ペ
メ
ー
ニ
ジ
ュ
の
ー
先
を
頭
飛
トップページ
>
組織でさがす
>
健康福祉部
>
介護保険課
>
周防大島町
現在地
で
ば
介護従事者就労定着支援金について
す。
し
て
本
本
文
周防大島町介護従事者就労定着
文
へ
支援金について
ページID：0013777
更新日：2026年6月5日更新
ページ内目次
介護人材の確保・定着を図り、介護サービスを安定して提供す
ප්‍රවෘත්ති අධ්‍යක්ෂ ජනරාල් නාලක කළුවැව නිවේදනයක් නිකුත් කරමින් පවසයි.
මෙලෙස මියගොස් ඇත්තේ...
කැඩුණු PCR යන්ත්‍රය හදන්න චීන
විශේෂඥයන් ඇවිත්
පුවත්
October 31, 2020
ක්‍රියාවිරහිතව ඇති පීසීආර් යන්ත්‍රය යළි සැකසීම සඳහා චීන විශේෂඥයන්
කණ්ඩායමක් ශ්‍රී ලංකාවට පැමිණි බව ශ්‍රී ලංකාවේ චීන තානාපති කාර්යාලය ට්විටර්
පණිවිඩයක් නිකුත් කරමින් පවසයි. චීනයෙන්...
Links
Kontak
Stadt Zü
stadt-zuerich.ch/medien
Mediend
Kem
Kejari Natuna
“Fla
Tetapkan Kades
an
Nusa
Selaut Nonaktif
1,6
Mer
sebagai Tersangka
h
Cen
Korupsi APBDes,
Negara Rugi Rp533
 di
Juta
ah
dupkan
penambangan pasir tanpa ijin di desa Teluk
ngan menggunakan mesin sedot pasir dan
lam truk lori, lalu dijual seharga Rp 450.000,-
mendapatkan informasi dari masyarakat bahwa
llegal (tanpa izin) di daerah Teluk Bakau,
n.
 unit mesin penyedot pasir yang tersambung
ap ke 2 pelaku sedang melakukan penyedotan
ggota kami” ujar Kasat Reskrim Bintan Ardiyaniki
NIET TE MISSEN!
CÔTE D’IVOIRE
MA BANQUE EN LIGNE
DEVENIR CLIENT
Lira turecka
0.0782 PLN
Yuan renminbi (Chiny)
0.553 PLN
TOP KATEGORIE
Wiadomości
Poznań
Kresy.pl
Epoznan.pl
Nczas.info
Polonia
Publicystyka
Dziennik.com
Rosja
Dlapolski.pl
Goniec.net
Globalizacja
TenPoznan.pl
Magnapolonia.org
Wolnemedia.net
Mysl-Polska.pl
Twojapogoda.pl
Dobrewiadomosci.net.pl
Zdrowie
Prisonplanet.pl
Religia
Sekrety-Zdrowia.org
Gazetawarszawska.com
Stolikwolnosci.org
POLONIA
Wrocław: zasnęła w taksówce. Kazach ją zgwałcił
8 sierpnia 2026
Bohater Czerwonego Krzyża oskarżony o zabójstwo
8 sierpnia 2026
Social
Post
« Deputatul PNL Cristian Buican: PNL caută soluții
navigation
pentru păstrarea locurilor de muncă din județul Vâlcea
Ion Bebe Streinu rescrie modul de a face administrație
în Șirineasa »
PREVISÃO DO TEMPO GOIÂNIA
■ ■ ■ ■ ■
> **Problem statement**
Tally the lines in the entries above that hold the word "mesin". Reply with nothing but that count.

> **Written response**
2